Comment by christophilus

4 years ago

I’ve seen it at least as many times, too. Most of the time, the optimization is pretty obvious. Adding an index to a query, or using basic dynamic programming techniques, or changing data structures to optimize a loop’s lookups.

I can’t think of a counter example, actually (where a brutally slow system I was working on wasn’t fairly easily optimized into adequate performance).

It is nice when a program can be significantly sped up by a local change like that but this is not always the case.

To go truly fast, you need to unleash the full potential of the hardware and doing it can require re-architecting the system from the ground up. For example, both postgres and clickhouse can do `select sum(field1) from table group by field2`, but clickhouse will be 100x faster and no amount of microoptimizations in postgres will change that.

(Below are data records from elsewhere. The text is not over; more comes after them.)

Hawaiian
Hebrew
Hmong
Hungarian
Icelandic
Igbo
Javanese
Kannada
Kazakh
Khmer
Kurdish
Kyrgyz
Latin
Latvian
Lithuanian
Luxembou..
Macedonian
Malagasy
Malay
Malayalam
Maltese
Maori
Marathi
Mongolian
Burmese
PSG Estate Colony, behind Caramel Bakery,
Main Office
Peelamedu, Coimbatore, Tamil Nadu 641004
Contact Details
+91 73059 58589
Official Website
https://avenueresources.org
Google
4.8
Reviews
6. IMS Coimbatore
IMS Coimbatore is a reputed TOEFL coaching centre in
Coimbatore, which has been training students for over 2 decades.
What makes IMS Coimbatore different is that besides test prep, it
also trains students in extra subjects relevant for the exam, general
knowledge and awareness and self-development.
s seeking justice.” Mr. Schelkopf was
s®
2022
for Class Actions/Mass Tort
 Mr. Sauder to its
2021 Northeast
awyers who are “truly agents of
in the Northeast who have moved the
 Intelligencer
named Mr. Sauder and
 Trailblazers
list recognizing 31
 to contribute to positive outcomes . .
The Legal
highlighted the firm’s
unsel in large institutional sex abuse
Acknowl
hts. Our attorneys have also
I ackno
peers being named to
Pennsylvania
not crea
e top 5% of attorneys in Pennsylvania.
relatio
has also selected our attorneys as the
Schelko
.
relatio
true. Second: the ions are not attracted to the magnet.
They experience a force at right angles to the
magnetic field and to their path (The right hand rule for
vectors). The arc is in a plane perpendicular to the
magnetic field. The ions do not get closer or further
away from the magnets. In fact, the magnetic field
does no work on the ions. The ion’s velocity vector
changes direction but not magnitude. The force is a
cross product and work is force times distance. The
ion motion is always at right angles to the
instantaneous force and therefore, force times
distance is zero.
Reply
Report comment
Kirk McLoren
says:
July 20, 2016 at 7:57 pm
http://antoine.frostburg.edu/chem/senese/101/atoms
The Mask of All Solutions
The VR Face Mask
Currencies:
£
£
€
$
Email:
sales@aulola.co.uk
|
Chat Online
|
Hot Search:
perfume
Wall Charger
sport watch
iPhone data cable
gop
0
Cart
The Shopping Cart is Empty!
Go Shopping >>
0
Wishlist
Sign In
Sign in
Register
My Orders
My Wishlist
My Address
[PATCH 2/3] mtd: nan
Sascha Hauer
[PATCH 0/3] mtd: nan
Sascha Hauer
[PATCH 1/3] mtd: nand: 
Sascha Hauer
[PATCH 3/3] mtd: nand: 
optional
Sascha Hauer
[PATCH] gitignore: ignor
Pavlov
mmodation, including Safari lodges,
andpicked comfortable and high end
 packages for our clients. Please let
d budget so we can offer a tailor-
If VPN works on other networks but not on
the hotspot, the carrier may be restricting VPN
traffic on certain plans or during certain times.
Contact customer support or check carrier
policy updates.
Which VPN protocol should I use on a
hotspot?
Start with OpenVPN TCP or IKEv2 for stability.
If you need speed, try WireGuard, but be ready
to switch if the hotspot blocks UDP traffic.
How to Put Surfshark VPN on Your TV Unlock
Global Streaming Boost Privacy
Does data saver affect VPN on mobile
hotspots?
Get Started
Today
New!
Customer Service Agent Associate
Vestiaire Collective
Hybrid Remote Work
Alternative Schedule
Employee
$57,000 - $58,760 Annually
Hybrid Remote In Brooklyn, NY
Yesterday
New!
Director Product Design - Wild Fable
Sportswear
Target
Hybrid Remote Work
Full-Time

  • No argument from me. I’m just pointing out that it’s wrong to assert that programmers are general incorrect when they say something can be optimized. Many times in my career, optimizations were trivial to implement, and the impact was massive. There have been a few times when the optimization was impossible without a major rearchitecture, but those times were rare.

Yah, was going to say something like this. I've fixed these problems a few times, and I don't really think any of them were particularly hard. That is because if your the first person to look at something with an eye to performance there is almost always some low hanging fruit that will gain a lot of perf. Being the 10th person to look at it, or attack something that is widely viewed as algorithmically at its limit OTOH is a different problem.

I'm not even sure it takes an "experienced" engineer, one of my first linux patches was simply to remove a goto, which dropped an exponential factor from something, and changed it from "slow" to imperceptible.